Americans today are faced with a major decision about whether to "stay the course" in Iraq, or pull out with the least cost to our troops and damage to U.S. credibility. George Bush says we must see the job through because a democratic Iraq is the key to all our other interests in the Middle East, including access to Persian Gulf oil. John Kerry says that the cost of the war and occupation of Iraq is too high, that the Bush administration exaggerated the danger we faced from Saddam Hussein, and that he would enlist the help of our allies in ending the occupation.

There are valid arguments on both sides and some spurious ones.

Bush is right that Saddam Hussein was a dangerous dictator who sought to acquire nuclear weapons and undercut American influence in the Arab world, especially access to its oil. He also maintains that a democratic Iraq will stimulate Saudi Arabia, Egypt, Syria, and Iran to open up their authoritarian systems to representative government. He is being optimistic, however, if he believes that this process will bear real results any time soon.

Kerry is right to claim that the costs of invasion and occupation of Iraq are far greater than the Pentagon in 2002 led Congress and the public to believe. More than one thousand Americans dead and nearly 8,000 wounded is already too high a price for this war, in the opinion of many Americans.
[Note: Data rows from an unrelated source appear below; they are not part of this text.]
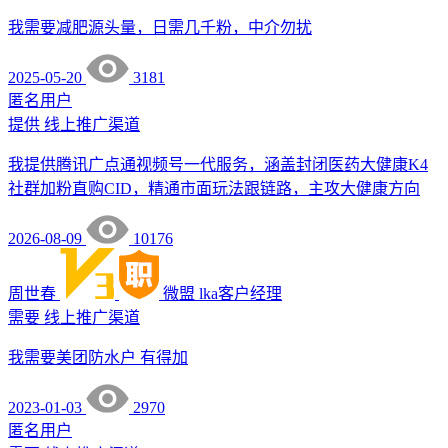
我需要减肥源头量，日需几千粉，中介勿扰
2025-05-20
3181
匿名用户
提供
线上推广渠道
我提供腾讯广点通视频号一代服务，涵盖封闭医药大健康K4
社群加粉直购CID，精通市面玩法跟链路，主攻大健康方向
2026-08-09
10176
周世春
微盟
lka客户经理
需要
线上推广渠道
我需要美团防水户 有得加
2023-01-03
2970
匿名用户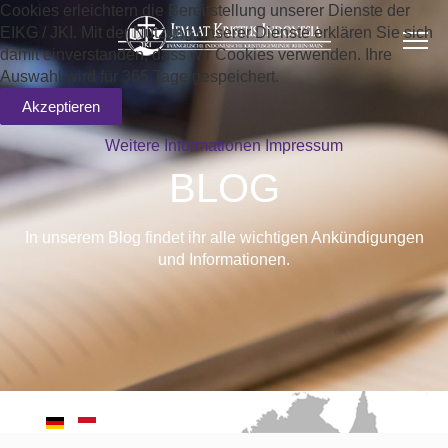
Cookies erleichtern die Bereitstellung unserer Dienste der
EIKG / JKI. Mit der Nutzung unserer Dienste erklären Sie sich
damit einverstanden, dass wir Cookies verwenden. Ihre
Auswahl wird für 365 Tage gespeichert.
Akzeptieren
Weitere Informationen
Impressum
BLOG
In unserem Blog findet ihr alle wichtigen Ankündigungen
und Informationen.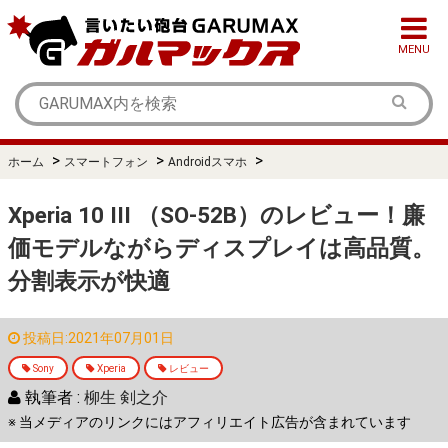
MENU
>
>
>
ホーム
スマートフォン
Androidスマホ
Xperia 10 III （SO-52B）のレビュー！廉
価モデルながらディスプレイは高品質。
分割表示が快適
投稿日:2021年07月01日
Sony
Xperia
レビュー
執筆者 :
柳生 剣之介
※ 当メディアのリンクにはアフィリエイト広告が含まれています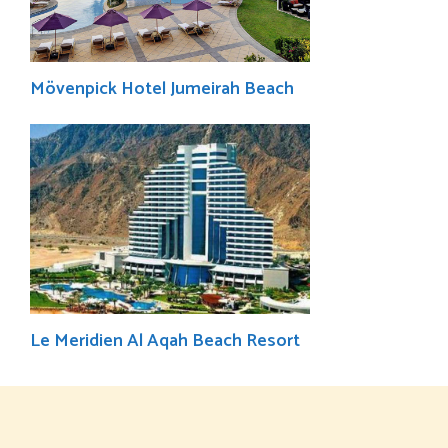
Mövenpick Hotel Jumeirah Beach
Le Meridien Al Aqah Beach Resort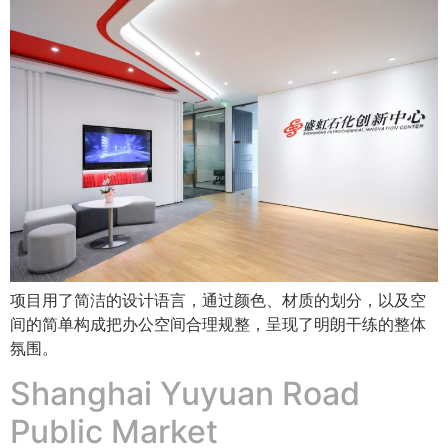
项目用了简洁的设计语言，通过颜色、材质的划分，以及空
间的简单构成把办公空间合理规整，呈现了明朗干练的整体
氛围。
Shanghai Yuyuan Road
Public Market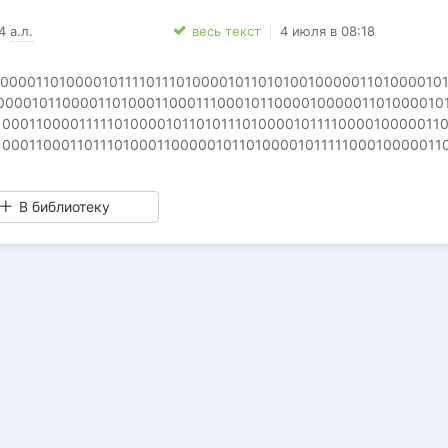
64
а.л.
весь текст
4 июля в 08:18
00000110100001011110111010000101101010010000011010000101
10000101100001101000110001110001011000010000011010000101
1000110000111110100001011010111010000101111000010000011
1000110001101110100011000001011010000101111100010000011
11000011010000101111111101000010111000110100011000000111
11101100101110
В библиотеку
Many also think the financial cost, some $120 billion and rising (Kerry's figure is $200 billion) is more than the United States should pay for Bush's failed policy.

But Kerry is wrong to claim, as he did in his TV debate with Bush on September 30, that he can persuade America's allies to help out with financing Iraq's reconstruction and assist its government to restore security. Most European allies, including France and Germany, are not willing to spend significant amounts of money on Iraq no matter who is president, nor are they prepared to give major assistance to train Iraq's new police and military forces.
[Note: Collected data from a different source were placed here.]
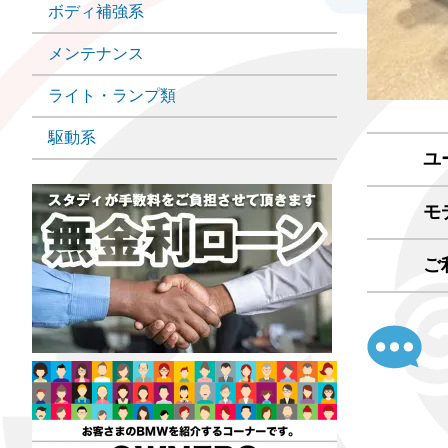
ボディ補強系
メンテナンス
ライト・ランプ類
駆動系
ユ
モ
ご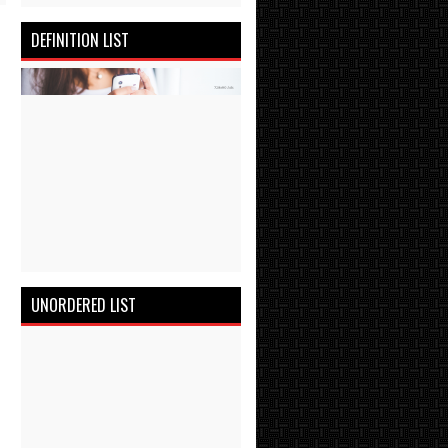
DEFINITION LIST
UNORDERED LIST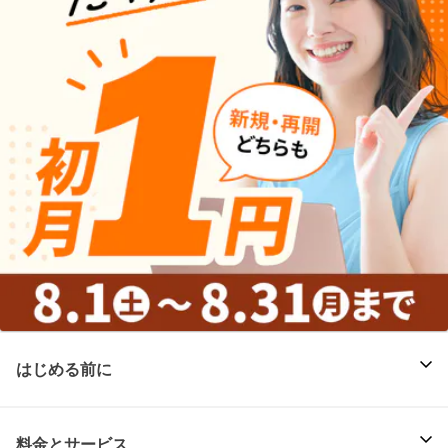
はじめる前に
料金とサービス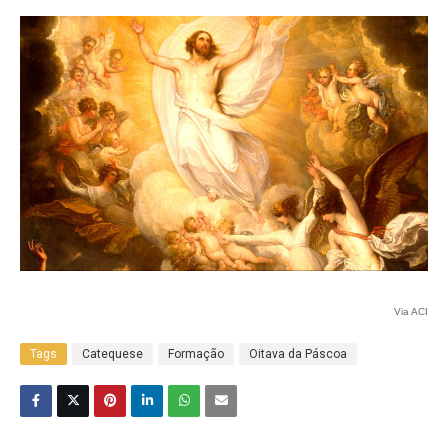
Via ACI
Tags
Catequese
Formação
Oitava da Páscoa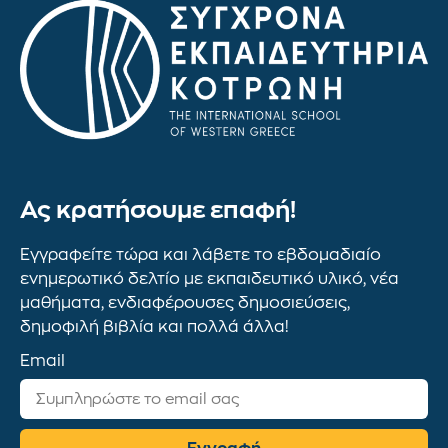
Ας κρατήσουμε επαφή!
Εγγραφείτε τώρα και λάβετε το εβδομαδιαίο
ενημερωτικό δελτίο με εκπαιδευτικό υλικό, νέα
μαθήματα, ενδιαφέρουσες δημοσιεύσεις,
δημοφιλή βιβλία και πολλά άλλα!
Email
Similarly, none of the Arab countries is willing to send assistance, as they did in the Gulf War in 1991, until Washington exerts real pressure on Israel to stop enlarging settlements in the West Bank at the expense of Palestinians and until it withdraws fully from the Gaza area and most of the West Bank. Would President Bush or a President Kerry be willing to do that in order to obtain help from Saudi Arabia and other Arab states?
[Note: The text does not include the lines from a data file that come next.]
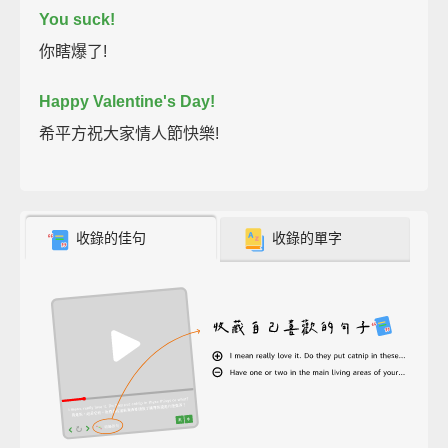
You suck!
你瞎爆了!
Happy Valentine's Day!
希平方祝大家情人節快樂!
收錄的佳句
收錄的單字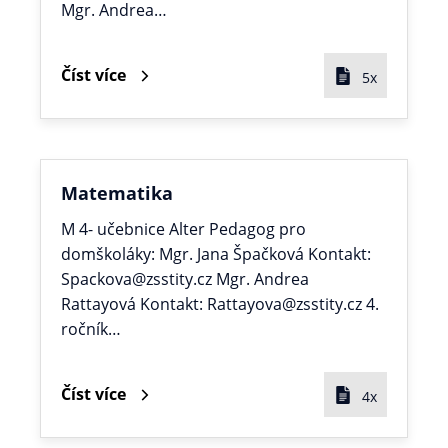
Mgr. Andrea…
Číst více
5x
Matematika
M 4- učebnice Alter Pedagog pro
domškoláky: Mgr. Jana Špačková Kontakt:
Spackova@zsstity.cz Mgr. Andrea
Rattayová Kontakt: Rattayova@zsstity.cz 4.
ročník…
Číst více
4x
The reality of America's position in Iraq today is that there is no easy way out, unless we are willing to say: "We don't have any vital interests in the Middle East worth fighting for." In that case, Americans had better get used to a new quality of life that involves far more expensive oil and a consequent steep rise in the cost of living.

John Kerry says that the war in Iraq was a diversion from the war on terrorism and a step backward from our responsibilities in Afghanistan. Yet, he says, he would start pulling troops out of Iraq in six months and have them all out in four years. George Bush puts no time limit on the U.S. troop presence, although Donald Rumsfeld says some could be withdraw next year.

Kerry, it seems to me, is closer to Howard Dean in his thinking about extricating our troops from a bad situation than he is to George Bush's view that we have vital interests in Iraq and cannot leave quickly without incurring serious consequences. The country paid a heavy price in the 1970s for a humiliating withdrawal from Vietnam, and as the world's only superpower we need to avoid a similar potential debacle this time.

The November 2 election will not be decided solely on foreign policy issues, but the September 30 presidential debate clarifies the choice voters have about how the two men will deal with Iraq, North Korea, and the United Nations. Possibly the sharpest divergence in foreign policy between Bush and Kerry is how much weight the president should give to the views of other governments when deciding U.S. national security policy. The choice is clearer than before.